EXERCISE DETAILS -
Copy each line containing the word "pies" from the records that follow, please.

[Transcribed page contents]
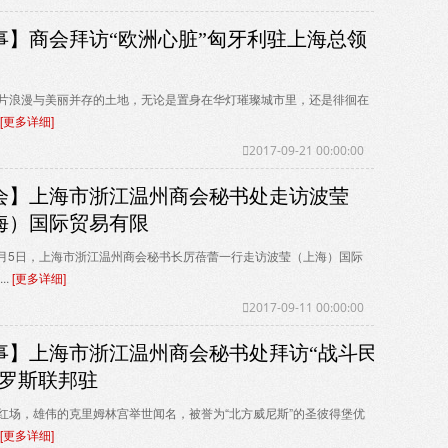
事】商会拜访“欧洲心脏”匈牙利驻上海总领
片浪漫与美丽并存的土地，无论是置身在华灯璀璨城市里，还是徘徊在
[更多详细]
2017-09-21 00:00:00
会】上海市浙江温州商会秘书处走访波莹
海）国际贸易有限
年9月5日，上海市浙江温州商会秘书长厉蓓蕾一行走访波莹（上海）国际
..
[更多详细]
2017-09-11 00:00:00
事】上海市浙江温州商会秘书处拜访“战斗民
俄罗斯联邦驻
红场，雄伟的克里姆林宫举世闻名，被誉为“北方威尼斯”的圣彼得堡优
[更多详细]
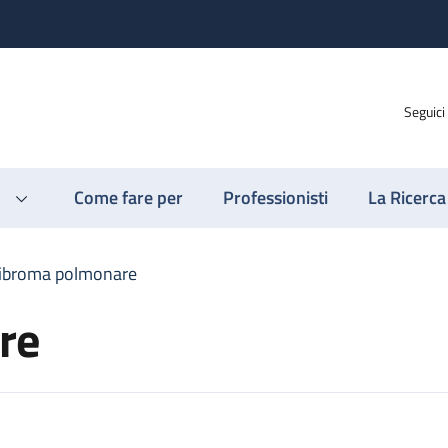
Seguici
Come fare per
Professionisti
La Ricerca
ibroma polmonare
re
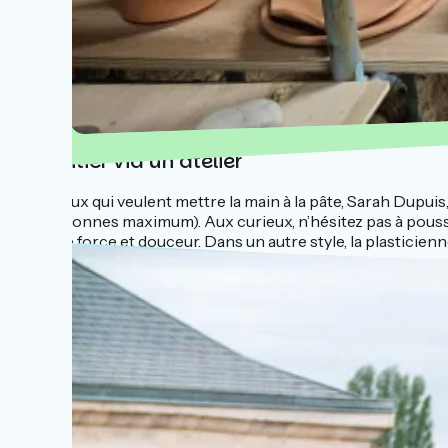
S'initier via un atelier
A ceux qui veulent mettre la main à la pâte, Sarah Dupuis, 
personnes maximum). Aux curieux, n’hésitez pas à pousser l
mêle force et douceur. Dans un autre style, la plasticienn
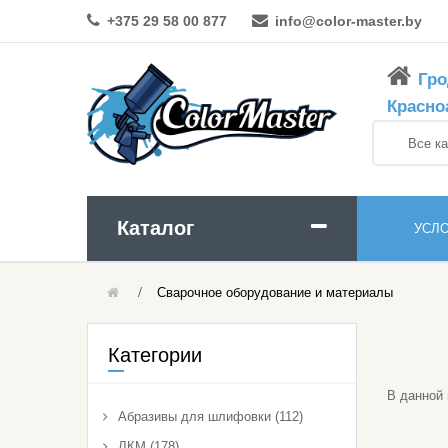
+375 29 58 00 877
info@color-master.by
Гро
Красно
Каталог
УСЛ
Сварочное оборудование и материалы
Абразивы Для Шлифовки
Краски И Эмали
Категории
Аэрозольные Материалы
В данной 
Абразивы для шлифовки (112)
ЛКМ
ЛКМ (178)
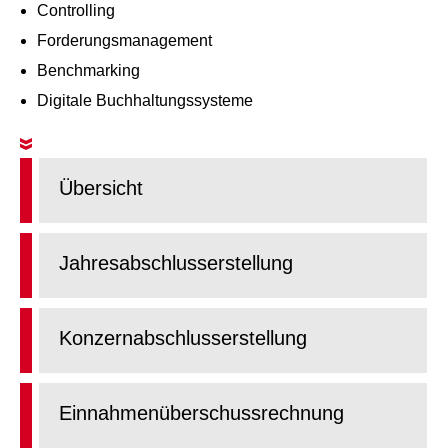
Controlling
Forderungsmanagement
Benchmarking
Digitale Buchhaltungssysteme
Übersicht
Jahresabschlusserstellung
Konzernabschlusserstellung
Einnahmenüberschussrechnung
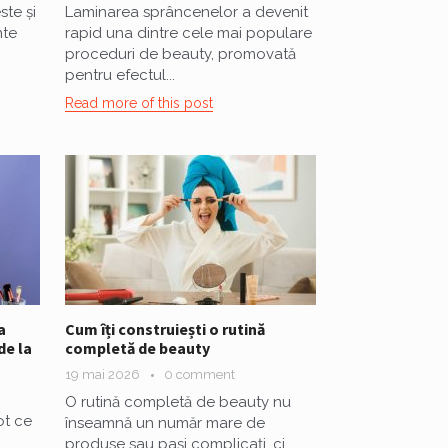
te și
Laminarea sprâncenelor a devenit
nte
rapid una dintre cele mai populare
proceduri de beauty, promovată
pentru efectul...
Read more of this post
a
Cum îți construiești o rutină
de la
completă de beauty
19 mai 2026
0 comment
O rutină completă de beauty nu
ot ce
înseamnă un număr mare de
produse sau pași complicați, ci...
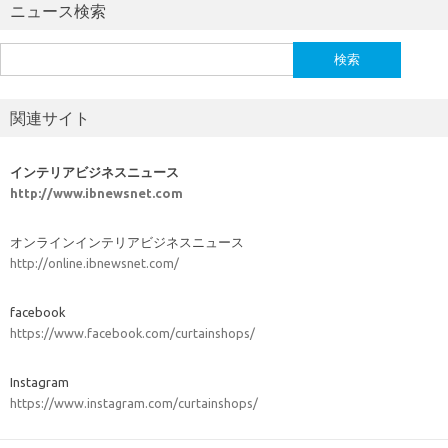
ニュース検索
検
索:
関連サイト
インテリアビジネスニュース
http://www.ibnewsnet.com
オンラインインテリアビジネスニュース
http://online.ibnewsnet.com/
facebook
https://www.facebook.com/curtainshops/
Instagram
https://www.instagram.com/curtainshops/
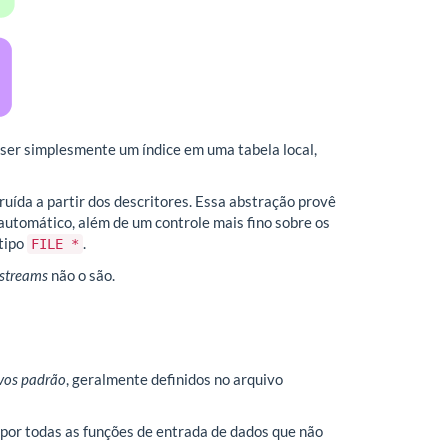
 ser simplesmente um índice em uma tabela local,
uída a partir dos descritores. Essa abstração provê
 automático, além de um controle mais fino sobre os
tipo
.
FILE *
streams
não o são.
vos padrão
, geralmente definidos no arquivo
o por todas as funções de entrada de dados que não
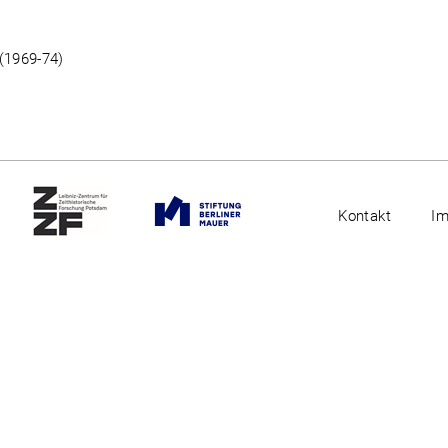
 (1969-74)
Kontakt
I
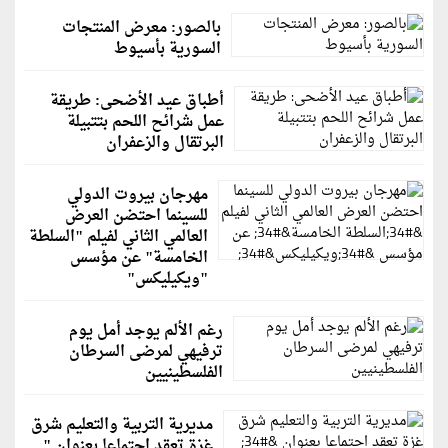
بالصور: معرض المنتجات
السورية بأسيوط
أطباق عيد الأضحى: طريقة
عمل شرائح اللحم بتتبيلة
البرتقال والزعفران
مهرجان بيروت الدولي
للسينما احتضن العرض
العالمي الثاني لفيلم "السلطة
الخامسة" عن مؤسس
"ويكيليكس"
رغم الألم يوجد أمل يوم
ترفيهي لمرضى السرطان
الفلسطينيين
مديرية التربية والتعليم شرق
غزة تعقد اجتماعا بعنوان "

...

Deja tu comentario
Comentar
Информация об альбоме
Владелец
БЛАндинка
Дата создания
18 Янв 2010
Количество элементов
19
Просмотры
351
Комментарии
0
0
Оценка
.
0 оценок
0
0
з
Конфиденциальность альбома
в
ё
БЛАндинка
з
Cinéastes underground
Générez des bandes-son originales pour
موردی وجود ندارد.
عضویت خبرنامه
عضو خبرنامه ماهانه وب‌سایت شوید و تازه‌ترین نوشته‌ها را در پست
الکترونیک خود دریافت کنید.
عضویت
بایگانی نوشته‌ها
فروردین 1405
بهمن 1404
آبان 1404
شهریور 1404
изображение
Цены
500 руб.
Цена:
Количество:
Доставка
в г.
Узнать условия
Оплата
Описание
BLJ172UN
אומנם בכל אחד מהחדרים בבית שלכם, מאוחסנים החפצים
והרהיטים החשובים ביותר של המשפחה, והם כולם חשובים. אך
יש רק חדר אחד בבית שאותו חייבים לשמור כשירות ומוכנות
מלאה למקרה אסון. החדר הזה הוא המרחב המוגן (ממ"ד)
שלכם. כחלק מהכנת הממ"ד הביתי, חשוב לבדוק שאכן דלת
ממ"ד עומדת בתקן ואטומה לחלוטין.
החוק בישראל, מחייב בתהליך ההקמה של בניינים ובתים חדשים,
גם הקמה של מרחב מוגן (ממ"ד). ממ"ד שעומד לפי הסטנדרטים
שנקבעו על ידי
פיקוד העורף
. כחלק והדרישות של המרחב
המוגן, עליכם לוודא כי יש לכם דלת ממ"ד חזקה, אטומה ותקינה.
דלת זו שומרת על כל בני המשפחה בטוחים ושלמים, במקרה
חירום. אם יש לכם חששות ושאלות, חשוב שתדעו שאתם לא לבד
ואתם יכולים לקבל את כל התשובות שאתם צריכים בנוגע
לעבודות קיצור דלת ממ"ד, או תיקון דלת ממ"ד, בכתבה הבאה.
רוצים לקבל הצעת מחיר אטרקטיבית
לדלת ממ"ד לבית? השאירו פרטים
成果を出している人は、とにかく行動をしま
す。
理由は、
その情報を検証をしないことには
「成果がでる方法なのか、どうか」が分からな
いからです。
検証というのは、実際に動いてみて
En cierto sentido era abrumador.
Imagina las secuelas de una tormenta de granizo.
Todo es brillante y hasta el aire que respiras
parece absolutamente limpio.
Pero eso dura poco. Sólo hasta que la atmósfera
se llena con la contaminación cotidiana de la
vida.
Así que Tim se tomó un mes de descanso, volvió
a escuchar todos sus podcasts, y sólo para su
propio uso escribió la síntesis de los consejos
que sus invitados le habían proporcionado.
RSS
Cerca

---

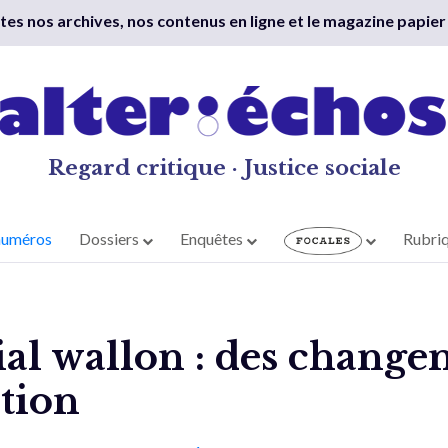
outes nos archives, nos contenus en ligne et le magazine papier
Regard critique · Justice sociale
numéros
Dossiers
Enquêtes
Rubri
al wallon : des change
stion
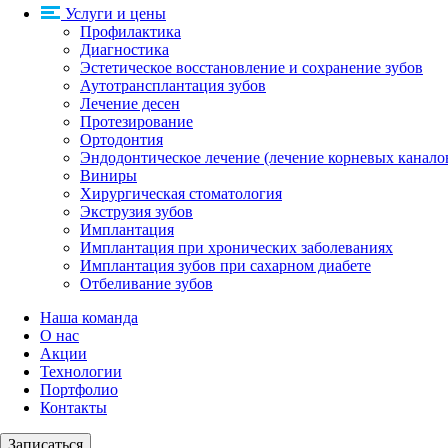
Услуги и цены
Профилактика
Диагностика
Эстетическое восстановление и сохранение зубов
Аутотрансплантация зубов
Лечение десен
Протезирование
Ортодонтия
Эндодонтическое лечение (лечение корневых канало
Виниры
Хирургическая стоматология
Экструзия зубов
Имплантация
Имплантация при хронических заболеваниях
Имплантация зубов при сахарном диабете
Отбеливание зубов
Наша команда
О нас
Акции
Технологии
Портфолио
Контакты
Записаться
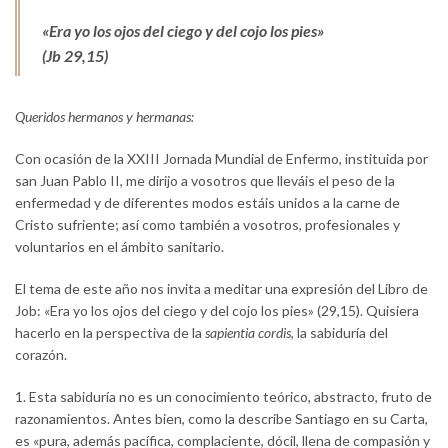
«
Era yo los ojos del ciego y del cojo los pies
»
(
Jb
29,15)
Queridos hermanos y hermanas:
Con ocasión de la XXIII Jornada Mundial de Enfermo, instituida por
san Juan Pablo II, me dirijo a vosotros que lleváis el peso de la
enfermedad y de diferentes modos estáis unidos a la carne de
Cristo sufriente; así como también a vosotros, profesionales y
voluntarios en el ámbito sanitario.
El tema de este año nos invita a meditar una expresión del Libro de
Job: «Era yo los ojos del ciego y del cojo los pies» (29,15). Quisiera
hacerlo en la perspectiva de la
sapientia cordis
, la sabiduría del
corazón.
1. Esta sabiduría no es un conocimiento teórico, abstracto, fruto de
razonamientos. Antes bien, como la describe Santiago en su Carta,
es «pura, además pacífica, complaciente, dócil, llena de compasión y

EXERCISE OUTPUT -
Era yo los ojos del ciego y del cojo los pies
Job: «Era yo los ojos del ciego y del cojo los pies» (29,15). Quisiera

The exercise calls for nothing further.